When I was a child: I remember summer being a time of freedom. Staying up late, playing outside, waiting for the ice cream truck. It meant bike riding, swimming and making up games with friends. It meant getting up early and staying out until the street lights came on. We went to soccer camp, community boating, and participated in other camps.
When I was a teenager: summer meant being able to work more to make more money. It meant going to the beach and movies with friends.
Summer means a break from reality.
When I was single and a teacher: summer was a time to take courses. It was a time to pick up summer school if I wanted or do nothing at all. It was a time to change gears and then prepare for my next batch of kindergartners.

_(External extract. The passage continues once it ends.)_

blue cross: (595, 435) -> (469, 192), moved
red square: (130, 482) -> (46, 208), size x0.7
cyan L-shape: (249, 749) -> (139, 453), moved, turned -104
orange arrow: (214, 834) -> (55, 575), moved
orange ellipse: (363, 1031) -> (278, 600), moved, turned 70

When I first became a mother: summer meant less time outside and more time to be creative. Summer with little ones in Florida means cooling off in the baby pool with a Popsicle. As the boys grew it meant swimming lessons, playing sports and keeping busy.
When I became a mother to school age children: summer meant keeping busy, finding camps for the kids and fitting in the fun. Summer is a time to watch movies during the day just because. Summer means $1 movies, trips to the library, and baking together.
Now that I am a mother of school age children and a teacher again: summer is bittersweet. It reminds me of my days as a stay-at-home mom. I am able to be with the boys all day... which is a challenge some days. We try to do a lot together during the summer. But summers also means the boys come with me to set up my classroom.
It means thinking about getting them ready for school and myself as well. I have said this year I will not go into work until August. So we go to the $1 movie, go to the library, to to Walt Disney World, make puzzles, watch movies, play outside, play in the pool and just hang out. There are more laughs and more frustrations, but I love my summers with my boys.
So what does summer mean to me? It means I get to be with my boys, to reconnect and just be.